Dominic Raab has said he was "really worried" UK Prime Minister Boris Johnson could have died from Covid-19 after he was admitted to intensive care in the northern hemisphere spring.
The foreign secretary stood in for Johnson during his time in intensive care and while he recovered.
Speaking to the Conservative Party conference, Raab said the virus "nearly took the life" of the prime minister.
Raab also said he worried for the PM's fiancee Carrie Symonds but "always had faith" he would "pull through".
Johnson spent three nights in intensive care at London's St Thomas' Hospital in April after contracting coronavirus.
Raab told the virtual conference that coronavirus had "hit us hard, taking lives on a tragic scale".
"It nearly took the life of our prime minister, our friend as well as our leader.
"I get asked a lot how I felt, when I covered for him.
"Well, I really worried we might lose him, and I was worried for Carrie (Symonds), pregnant with baby Wilf.
"But I always had faith that with the outstanding NHS [National Health Service] care he received and his fighting spirit, he'd pull through."
Admitting there would be "lessons to be learnt" following the government's handling of the crisis, the foreign secretary added: "I have to say, for every hurdle we faced, with every heart-rending loss, there was also a tale of courage, a moment of inspiration."
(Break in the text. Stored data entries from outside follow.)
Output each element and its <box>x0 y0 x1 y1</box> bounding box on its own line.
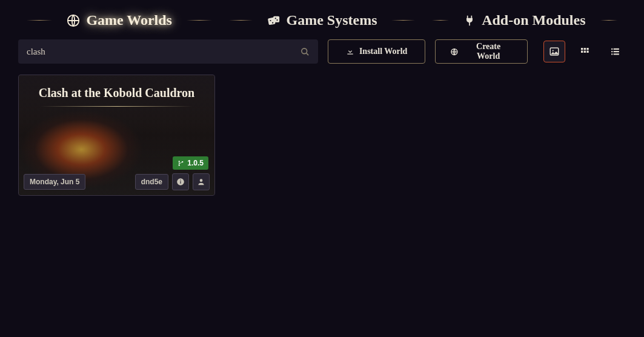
svg-rect-12 <box>584 48 586 50</box>
tab-game-worlds[interactable]: Game Worlds <box>18 12 221 28</box>
tab-label: Game Worlds <box>86 12 172 28</box>
button-label: Create World <box>464 42 513 61</box>
image-icon <box>549 46 560 57</box>
svg-rect-19 <box>611 51 612 52</box>
svg-point-6 <box>276 19 277 20</box>
svg-point-28 <box>180 179 181 181</box>
svg-rect-13 <box>586 48 588 50</box>
svg-point-5 <box>274 18 276 19</box>
world-card[interactable]: Clash at the Kobold Cauldron 1.0.5 Monda… <box>18 75 215 196</box>
divider-line <box>600 20 617 21</box>
view-list-button[interactable] <box>604 41 626 62</box>
divider-line <box>229 20 252 21</box>
svg-point-10 <box>553 50 554 51</box>
svg-rect-27 <box>180 181 181 184</box>
dice-icon <box>267 14 281 27</box>
svg-rect-14 <box>581 51 583 53</box>
svg-rect-2 <box>273 16 279 22</box>
install-world-button[interactable]: Install World <box>328 39 425 64</box>
world-title: Clash at the Kobold Cauldron <box>19 75 214 106</box>
grid-icon <box>580 47 589 56</box>
search-input[interactable] <box>27 47 300 57</box>
svg-point-23 <box>179 161 180 162</box>
user-icon <box>197 178 205 186</box>
svg-rect-17 <box>611 48 612 49</box>
view-grid-button[interactable] <box>574 41 596 62</box>
tab-label: Add-on Modules <box>482 12 585 28</box>
button-label: Install World <box>359 47 408 56</box>
plug-icon <box>463 14 476 27</box>
search-icon <box>300 47 310 56</box>
create-world-button[interactable]: Create World <box>435 39 528 64</box>
tab-label: Game Systems <box>287 12 377 28</box>
user-button[interactable] <box>193 173 210 190</box>
svg-rect-15 <box>584 51 586 53</box>
system-chip: dnd5e <box>135 174 168 190</box>
date-chip: Monday, Jun 5 <box>24 174 85 190</box>
svg-rect-22 <box>613 53 619 55</box>
tab-addon-modules[interactable]: Add-on Modules <box>423 12 626 28</box>
divider-line <box>391 20 414 21</box>
version-badge: 1.0.5 <box>173 156 208 170</box>
list-icon <box>610 47 620 57</box>
globe-plus-icon <box>450 47 459 56</box>
branch-icon <box>178 160 184 167</box>
divider-line <box>187 20 212 21</box>
svg-point-29 <box>200 179 203 182</box>
download-icon <box>346 47 354 56</box>
svg-point-4 <box>272 22 273 23</box>
search-box[interactable] <box>18 39 318 64</box>
info-button[interactable] <box>172 173 189 190</box>
tab-game-systems[interactable]: Game Systems <box>221 12 423 28</box>
svg-point-24 <box>179 164 180 165</box>
divider-line <box>432 20 449 21</box>
svg-rect-11 <box>581 48 583 50</box>
info-icon <box>176 178 185 186</box>
svg-point-3 <box>270 19 271 21</box>
version-text: 1.0.5 <box>187 159 204 167</box>
svg-rect-16 <box>586 51 588 53</box>
svg-point-7 <box>302 48 307 53</box>
svg-rect-18 <box>613 48 619 49</box>
title-divider <box>41 106 193 107</box>
svg-rect-20 <box>613 51 619 52</box>
divider-line <box>27 20 52 21</box>
view-image-button[interactable] <box>543 41 565 62</box>
svg-rect-21 <box>611 53 612 55</box>
globe-icon <box>67 14 80 27</box>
Efforts continue for 'fair' Brexit deal
Raab also spoke about the prospect of a post-Brexit trade deal between the UK and the EU.
The UK and the EU have pledged to "work intensively" in order to resolve their differences and reach a deal.
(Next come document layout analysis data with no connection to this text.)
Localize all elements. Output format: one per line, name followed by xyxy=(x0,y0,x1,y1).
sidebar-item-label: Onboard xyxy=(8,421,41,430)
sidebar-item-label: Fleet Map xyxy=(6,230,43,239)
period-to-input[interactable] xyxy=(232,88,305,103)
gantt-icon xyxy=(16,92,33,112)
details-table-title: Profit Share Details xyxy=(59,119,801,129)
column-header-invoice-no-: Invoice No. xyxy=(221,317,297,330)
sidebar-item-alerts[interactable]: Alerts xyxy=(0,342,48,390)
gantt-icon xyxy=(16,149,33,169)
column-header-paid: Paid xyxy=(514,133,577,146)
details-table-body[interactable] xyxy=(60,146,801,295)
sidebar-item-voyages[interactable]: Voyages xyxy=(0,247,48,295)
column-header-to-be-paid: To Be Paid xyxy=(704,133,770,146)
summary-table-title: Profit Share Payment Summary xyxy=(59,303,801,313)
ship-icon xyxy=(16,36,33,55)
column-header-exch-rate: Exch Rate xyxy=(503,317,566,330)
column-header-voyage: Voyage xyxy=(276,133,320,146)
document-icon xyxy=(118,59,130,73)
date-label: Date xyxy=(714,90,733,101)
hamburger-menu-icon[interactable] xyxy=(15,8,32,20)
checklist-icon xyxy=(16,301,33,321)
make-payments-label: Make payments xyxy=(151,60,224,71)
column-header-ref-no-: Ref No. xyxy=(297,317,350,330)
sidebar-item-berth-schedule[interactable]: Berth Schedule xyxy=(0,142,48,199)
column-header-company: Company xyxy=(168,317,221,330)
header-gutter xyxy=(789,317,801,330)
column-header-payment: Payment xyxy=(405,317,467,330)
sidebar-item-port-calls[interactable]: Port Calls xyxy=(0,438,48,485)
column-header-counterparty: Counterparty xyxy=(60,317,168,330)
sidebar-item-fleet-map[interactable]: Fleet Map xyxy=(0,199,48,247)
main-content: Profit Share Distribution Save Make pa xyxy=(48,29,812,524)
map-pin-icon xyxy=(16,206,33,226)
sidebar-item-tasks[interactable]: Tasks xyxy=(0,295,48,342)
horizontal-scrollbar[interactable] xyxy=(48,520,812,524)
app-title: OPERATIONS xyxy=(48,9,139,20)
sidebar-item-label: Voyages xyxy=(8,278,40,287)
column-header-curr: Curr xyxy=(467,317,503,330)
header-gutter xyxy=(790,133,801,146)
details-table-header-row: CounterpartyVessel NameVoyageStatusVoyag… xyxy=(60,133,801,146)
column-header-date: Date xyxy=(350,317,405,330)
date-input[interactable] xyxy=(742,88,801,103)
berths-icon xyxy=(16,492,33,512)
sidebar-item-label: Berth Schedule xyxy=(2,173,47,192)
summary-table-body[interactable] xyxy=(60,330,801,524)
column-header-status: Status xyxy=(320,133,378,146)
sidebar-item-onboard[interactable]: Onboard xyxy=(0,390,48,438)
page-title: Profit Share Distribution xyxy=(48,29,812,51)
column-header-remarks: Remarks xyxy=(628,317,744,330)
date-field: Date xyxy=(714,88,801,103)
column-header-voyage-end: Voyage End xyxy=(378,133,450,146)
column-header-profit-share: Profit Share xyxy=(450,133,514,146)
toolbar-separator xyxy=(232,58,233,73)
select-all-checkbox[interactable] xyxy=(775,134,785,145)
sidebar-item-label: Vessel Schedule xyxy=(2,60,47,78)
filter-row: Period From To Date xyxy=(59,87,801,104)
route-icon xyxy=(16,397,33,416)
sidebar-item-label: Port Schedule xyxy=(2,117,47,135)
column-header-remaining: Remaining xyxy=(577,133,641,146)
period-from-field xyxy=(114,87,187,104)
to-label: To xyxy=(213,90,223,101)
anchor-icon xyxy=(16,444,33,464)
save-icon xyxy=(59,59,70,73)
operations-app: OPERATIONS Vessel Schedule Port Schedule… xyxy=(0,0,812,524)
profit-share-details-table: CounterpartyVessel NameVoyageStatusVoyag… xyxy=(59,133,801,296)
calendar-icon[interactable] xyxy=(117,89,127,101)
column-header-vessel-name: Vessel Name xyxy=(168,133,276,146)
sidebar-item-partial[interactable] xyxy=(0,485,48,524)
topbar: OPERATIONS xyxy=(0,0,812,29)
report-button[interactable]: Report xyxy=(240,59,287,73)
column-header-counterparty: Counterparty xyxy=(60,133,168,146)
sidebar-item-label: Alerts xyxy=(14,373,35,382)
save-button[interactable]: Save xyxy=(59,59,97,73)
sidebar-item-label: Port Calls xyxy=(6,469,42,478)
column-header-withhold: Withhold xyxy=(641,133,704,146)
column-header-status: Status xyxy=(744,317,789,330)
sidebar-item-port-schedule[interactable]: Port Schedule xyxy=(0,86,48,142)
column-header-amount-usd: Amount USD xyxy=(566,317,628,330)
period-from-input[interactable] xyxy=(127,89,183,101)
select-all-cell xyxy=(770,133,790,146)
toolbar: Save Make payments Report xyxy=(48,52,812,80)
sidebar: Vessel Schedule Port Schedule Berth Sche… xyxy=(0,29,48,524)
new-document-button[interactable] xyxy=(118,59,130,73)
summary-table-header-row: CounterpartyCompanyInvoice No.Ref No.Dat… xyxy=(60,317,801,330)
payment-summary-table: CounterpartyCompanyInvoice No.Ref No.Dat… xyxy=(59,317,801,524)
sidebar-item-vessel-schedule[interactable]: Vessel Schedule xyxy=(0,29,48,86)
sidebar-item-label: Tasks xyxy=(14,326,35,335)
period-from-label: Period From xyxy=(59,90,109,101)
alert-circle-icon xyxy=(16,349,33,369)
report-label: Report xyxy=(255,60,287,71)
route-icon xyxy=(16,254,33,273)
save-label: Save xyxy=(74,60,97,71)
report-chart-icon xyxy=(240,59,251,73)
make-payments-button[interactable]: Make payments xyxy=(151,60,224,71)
But Raab said that although the government wanted a free trade deal with the EU, "any deal must be fair".
"The days of being held over a barrel by Brussels… are long gone," the foreign secretary said.
He added there was "no question the government will control our fisheries".
Both sides have been calling on the other to compromise on key issues, which include fishing and government subsidies.
Leeds to benefit from Civil Service move
Also speaking at the conference, Michael Gove outlined the government's plans to move more Civil Service jobs outside of London - part of its "levelling up" agenda to spread investment and opportunity beyond London and south-east England.
The Cabinet Office minister said "far too many government jobs" were based in Westminster and Whitehall.
Gove added: "We have an amazing Civil Service and it has drawn its resources and people from lots of different communities - I think we now need to give back to those communities as well."
Plans to open a second headquarters in Leeds were also announced.
The new headquarters will provide the party with "a base at the heart of the blue wall", party co-chairperson Amanda Milling said, referring to the northern constituencies who voted for the party for the first time at the general election in December.